Riapre la Cappella dei Condannati di Castel Sant’Angelo a Roma. Tra Tosca e Piranesi
Antico deposito di polvere da sparo, poi luogo deputato a raccogliere le ultime preghiere dei condannati rinchiusi nelle prigioni del castello, la Cappella ora è tutta nuova
Sono stati mesi di rinnovamento per Castel Sant’Angelo, tra i siti storici più visitati di Roma, nato nel 123 d.C. come sepolcro monumentale dell’imperatore Adriano, poi residenza fortificata strategicamente situata nelle vicinanze del Vaticano (a cui era collegato tramite il celebre Passetto), e prigione risorgimentale, fino alla trasformazione in museo, nel 1925. Un riallestimento funzionale ha coinvolto le Sale Farnesiane, testimonianza della sontuosa campagna decorativa avviata da Paolo III dopo il Sacco del 1527, per ristabilire la grandezza di Roma e del pontificato. La recente riapertura al pubblico delle sale di Perseo, Amore e Psiche, dell’Adrianeo, dei Festoni e della Cagliostra (mentre la più grande Sala Paolina non è stata interessata dai lavori) restituisce una quadreria che espone dipinti e sculture di epoche diverse, entrati nella collezioni del Castello nella prima metà del Novecento, dal Polittico degli Zavattari alla Madonna con Bambino di Luca Signorelli.

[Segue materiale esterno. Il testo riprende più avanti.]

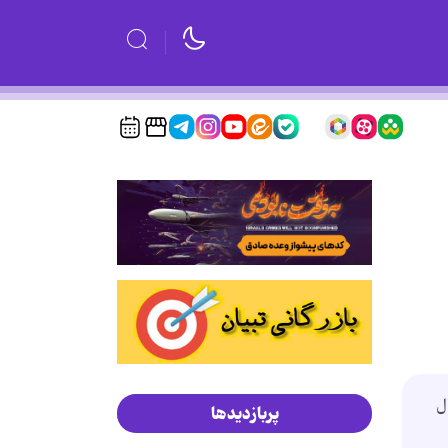
ل
پربازدیدها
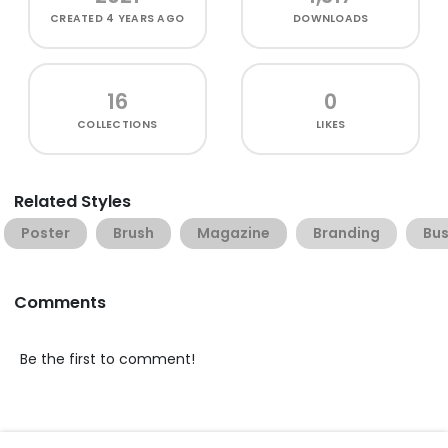
CREATED
4 YEARS AGO
DOWNLOADS
16
0
COLLECTIONS
LIKES
Related Styles
Poster
Brush
Magazine
Branding
Bus
Comments
Be the first to comment!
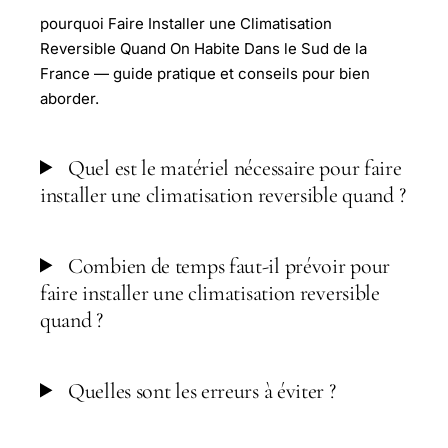
pourquoi Faire Installer une Climatisation
Reversible Quand On Habite Dans le Sud de la
France — guide pratique et conseils pour bien
aborder.
Quel est le matériel nécessaire pour faire
installer une climatisation reversible quand ?
Combien de temps faut-il prévoir pour
faire installer une climatisation reversible
quand ?
Quelles sont les erreurs à éviter ?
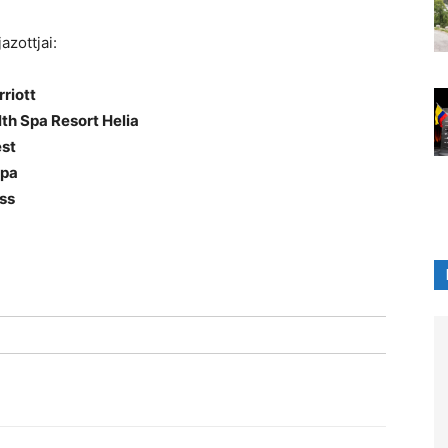
azottjai:
riott
th Spa Resort Helia
est
Spa
ss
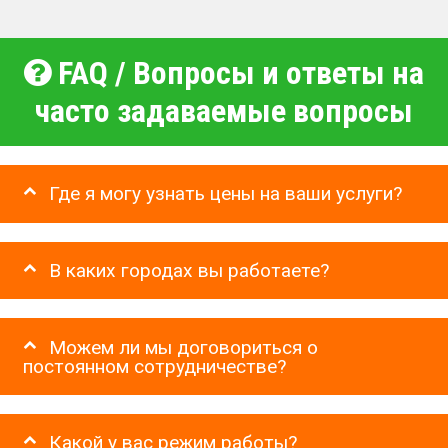
FAQ / Вопросы и ответы на
часто задаваемые вопросы
Где я могу узнать цены на ваши услуги?
В каких городах вы работаете?
Можем ли мы договориться о
постоянном сотрудничестве?
Какой у вас режим работы?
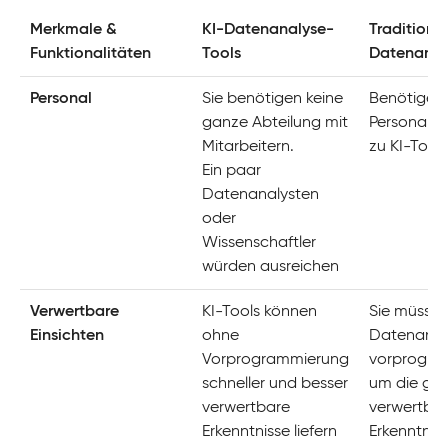
Merkmale &
KI-Datenanalyse-
Traditionel
Funktionalitäten
Tools
Datenanal
Personal
Sie benötigen keine
Benötigen
ganze Abteilung mit
Personal i
Mitarbeitern.
zu KI-Tools
Ein paar
Datenanalysten
oder
Wissenschaftler
würden ausreichen
Verwertbare
KI-Tools können
Sie müssen
Einsichten
ohne
Datenanal
Vorprogrammierung
vorprogra
schneller und besser
um die ge
verwertbare
verwertba
Erkenntnisse liefern
Erkenntnis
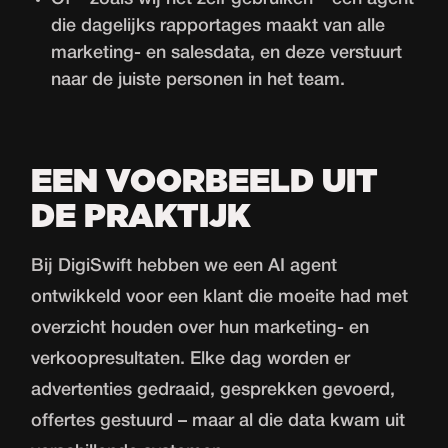
die dagelijks rapportages maakt van alle
marketing- en salesdata, en deze verstuurt
naar de juiste personen in het team.
EEN VOORBEELD UIT
DE PRAKTIJK
Bij DigiSwift hebben we een AI agent
ontwikkeld voor een klant die moeite had met
overzicht houden over hun marketing- en
verkoopresultaten. Elke dag worden er
advertenties gedraaid, gesprekken gevoerd,
offertes gestuurd – maar al die data kwam uit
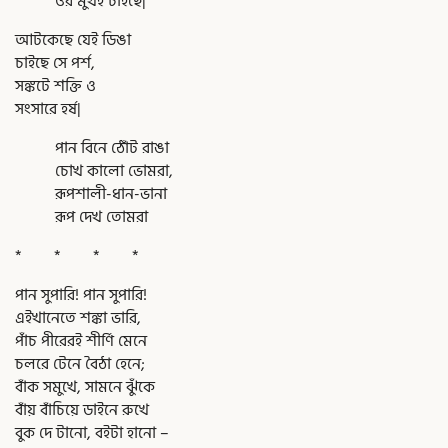
ওর মুখই চাইছে|
আটকেছে যেই ডিঙা
চাইছে সে পর্শ,
সঙ্কটে শক্তি ও
সংসারে হর্ষ|
পান বিনে ঠোঁট রাঙা
চোখ কালো ভোমরা,
রূপশালী-ধান-ভানা
রূপ দেখ তোমরা
* * * *
পান সুপারি! পান সুপারি!
এইখানেতে শঙ্কা ভারি,
পাঁচ পীরেরই শীর্ণি মেনে
চলরে টেনে বৈঠা হেনে;
বাঁক সমুখে, সামনে ঝুঁকে
বাঁয় বাঁচিয়ে ডাইনে রুখে
বুক দে টানো, বইটা হানো –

RIAPRE LA CAPPELLA DEI CONDANNATI DI CASTEL SANT’ANGELO
Ma il progetto in questione ha riguardato anche un ambiente finora inutilizzato, almeno da quando il sito ha assunto dimensione museale, noto come Cappella dei Condannati, dalla funzione esercitata tra il XVIII e il XIX secolo (la prima citazione ufficiale risale però al 1828). L’ambiente, che si apre lungo le mura del Cortile delle Fucilazioni, era in origine un portico adibito a magazzino di polvere da sparo, poi diventato luogo di preghiera per i condannati a morte imprigionati a Castel Sant’Angelo. Agli inizi del Novecento, lo spazio della cappella fu ridotto da cinque a quattro campate, per ricavare una sagrestia. Solo qualche decennio più tardi, con la trasformazione in museo, avrebbe perso il suo ruolo, destinata all’oblio ed esclusa dal circuito di visita. Ora la Cappella dei Condannati si ripresenta come spazio polifunzionale per eventi, conferenze, video- proiezioni e didattica, oggetto di un intervento contemporaneo – sollecitato dall’attuale direzione di Mariastella Margozzi – condotto dagli architetti Federico Lardera ed Egidio Senatore dello studio larderArch, che hanno ragionato sulla storia e sulle simbologie di un luogo di sofferenza ed espiazione per impostare il restyling architettonico e decorativo.
L’INTERVENTO CONTEMPORANEO SULLA CAPPELLA, TRA TOSCA E PIRANESI
Si cita, innanzitutto, la Tosca, tragedia lirica che Giacomo Puccini volle ambientare proprio a Castel Sant’Angelo per il terzo e ultimo atto, quando il pittore Cavaradossi, condannato a morte, finisce nella prigione del castello, per essere poi fucilato nel cortile. La sua amante, Tosca, si ucciderà per la disperazione, buttandosi dagli spalti del castello. Dunque l’allestimento della “nuova” cappella ricerca l’effetto scenografico, simulando una sorta di teatro, però all’avanguardia, con cilindri acustici di design che scendono la soffitto evocando i ceri che accompagnavano le preghiere dei condannati, e movimentando lo spazio, a dominanti rosso e oro. Le vetrate che chiudono le grandi arcate affacciate sul Cortile delle Fucilazioni, invece, sono ora decorate con vetrofanie dalle Carceri d’Invenzione di Giovan Battista Piranesi (Mogliano Veneto, 1720 – Roma, 1778), anche lui suggestionato dal fascino controverso di Castel Sant’Angelo, soggetto riproposto a più riprese nelle sue acqueforti.
Sulla parete corta opposta all’altare (che è rimasto al suo posto, a testimoniare la storia della cappella) è stata ricavata la postazione per i futuri relatori, sovrastata da un grande ledwall, già utilizzato lo scorso 12 dicembre in occasione dell’inaugurazione dello spazio con la prima proiezione pubblica del film I Misteri di Castel Sant’Angelo dell’artista Marco Agostinelli.